Zip through to each dimension, meet a bad guy, follow him as he runs away - knocking through waves of henchmen as you go - before catching up with said evil-doer in a pretty standard boss fight. Sometimes three. It's a drag.
But let's not dismiss the web-head just yet. There's actually a lot of stuff we like about Shattered Dimensions. The visuals, for example, are surprisingly lush. The vivid cel-shading works perfectly considering the comic book source; the animations are dynamic and each of the four Spideys occupy their own unique, vivid world, based on the alternate Marvel universe they belong to.
They each come with their own abilities as well, although 2099 Spider-Man (from the future) and Ultimate Spider-Man (in the Symbiote suit) only show slight variations on the classic Amazing Spider-Man we all know and love.
Noir Spidey of the 1930s, on the other hand, brings a whole new stealth mechanic to the game with brutal, silent take-downs in his arsenal. It's almost Arkham Asylum (but not).
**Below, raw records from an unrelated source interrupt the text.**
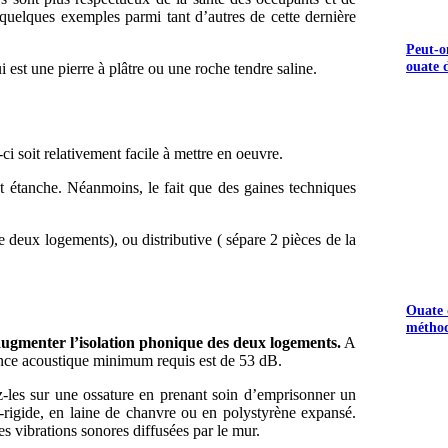
e quelques exemples parmi tant d’autres de cette dernière
Peut-o
ouate d
est une pierre à plâtre ou une roche tendre saline.
-ci soit relativement facile à mettre en oeuvre.
nt étanche. Néanmoins, le fait que des gaines techniques
e deux logements), ou distributive ( sépare 2 pièces de la
Ouate d
méthod
ugmenter l’isolation phonique des deux logements.
A
nce acoustique minimum requis est de 53 dB.
ez-les sur une ossature en prenant soin d’emprisonner un
-rigide, en laine de chanvre ou en polystyrène expansé.
es vibrations sonores diffusées par le mur.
We love some of the in-game mechanics, which at times feel like a mini-game in
their own right.
Duelling with a super-villain for long enough, for example, will trigger a first-person punching-bag gimmick like a basic Fight Night Round 3, where Right and Left analogue sticks control strikes and dodges.
Our favourite is the Spider-Man 2099 chase sequence with the futuristic Hobgoblin where you freefall after Gobbo from skyscrapers, dodging objects that would really hurt if you hit them at speed. We can't remember seeing the old superhero dive since Batman: Vengeance. It's a staple of comic book heroes and has been missed in their gaming counterparts.
Features like these mean Shattered Dimensions would actually work as a Spidey game even though it's not an open-world swingers' party. It's just a massive shame they're housed in such a linear and grindingly predictable format.
It drags the whole thing right down to levels of mundane where Spider-Man should never be. When we heard we were taking on Electro for the third time after that stupid fragment boosted his powers yet again, we nearly cried.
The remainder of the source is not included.